While IT alone can't fix this problem, it can greatly improve it. "A
standardized electronic reporting and submission process would increase
our efficiency, enhance our ability to review safety data, and help us
communicate better with drug and medical device companies," said Dr.
Randy Levin, associate director for information management in the FDA's
Center for Drug Evaluation and Research.
One way technology can do so is through e-submissions -- moving
application submissions and follow-up reporting into an electronic
framework. The FDA receives hundreds of applications for new drugs and
medical devices annually -- each containing about 500,000 pages of
information -- and thousands of phone-book-size post-marketing safety
reports. For paper applications, an FDA reviewer spends at least two
weeks just examining a single segment of the clinical trial data
portion of the submission because she has to manually wade through
volumes of statistics. Electronic filing cuts this process to two days
because the computer does most of the work (not to mention saving a
bundle on printing and mailing costs). The FDA has made some progress
in moving to e-filing: the average number of paper volumes has dropped
by half, and about three-fourths of drug applications now have at least
one electronic component. Only a small fraction of applications,
however, are submitted entirely electronically.
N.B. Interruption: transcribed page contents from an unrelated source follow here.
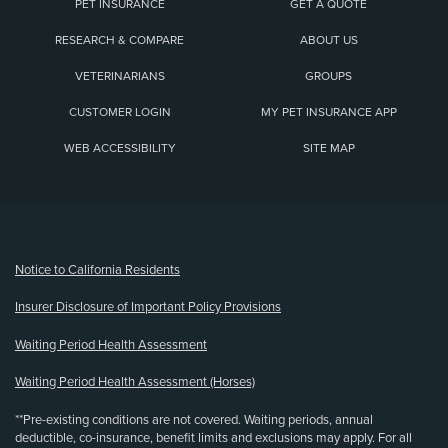
PET INSURANCE
GET A QUOTE
RESEARCH & COMPARE
ABOUT US
VETERINARIANS
GROUPS
CUSTOMER LOGIN
MY PET INSURANCE APP
WEB ACCESSIBILITY
SITE MAP
(opens new window)
Notice to California Residents
Insurer Disclosure of Important Policy Provisions
Waiting Period Health Assessment
Waiting Period Health Assessment (Horses)
**Pre-existing conditions are not covered. Waiting periods, annual
deductible, co-insurance, benefit limits and exclusions may apply. For all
Also critical to a faster approval process is improving collaboration
and communications between the FDA, and drug and medical companies.
Getting the FDA and a manufacturer to agree on a label for a drug or
medical device can be extremely time consuming because each tiny label
is packed with scientific and intellectual content. Often the label
goes back and forth 100 times before both sides agree on its wording.
This process is typically conducted by mail, fax and phone. "Nothing
kills more time than getting a single question answered," said Jim
Benson, former vice president of AdvaMed, the trade association of
medical device manufacturers. "Days or weeks might pass as the FDA or
the company waits for an answer to a simple question." AdvaMed is
pushing for an access-protected secure chat room where a company could
submit part or all of the application online, allowing companies and
FDA reviewers to converse in real time. "It would save an enormous
amount of time," Benson said.
Better knowledge sharing could hasten the label approval process, and could help avoid many delays later in the process caused by a lack of shared understanding of protocols and review processes. Recognizing this, the FDA has begun several projects to speed and improve information exchange between industry and FDA reviewers, ranging from secure e-mail to creating a shared electronic repository where companies would submit their applications to a trusted third party who would host the secure site.
Some experts believe end-to-end digitization of all FDA processes could
cut the average new drug approval time by one-third to one-half.
According to Tuft University's Center for the Study of Drug
Development, a 25 percent reduction in application approval time would
reduce the average costs of developing each new drug by $100 million, which would mean billions for the entire pharmaceutical industry.
The Stealth Revolution
E-government isn't typically the first thing that comes to politicians'
minds when they're debating what government can do to promote economic
development and create a favorable business climate. It's never going
to grab headlines or engender fierce opposition (or defense) from
impassioned interest groups. But that doesn't make it any less potent
as an economic development weapon.
By minimizing time and effort to comply with government red tape and
complete government transactions, e-government can positively impact
private-sector productivity. This is good for business, and ultimately
good for the government treasury. "Savings to businesses can be
reinvested," Miller said. "Reinvestments can lead to productivity
enhancements and job creation which, in turn, can increase revenues to
government coffers." It's time for CIOs to communicate this message to
their bosses.
Jeannie Rhee contributed extensive research assistance to this article.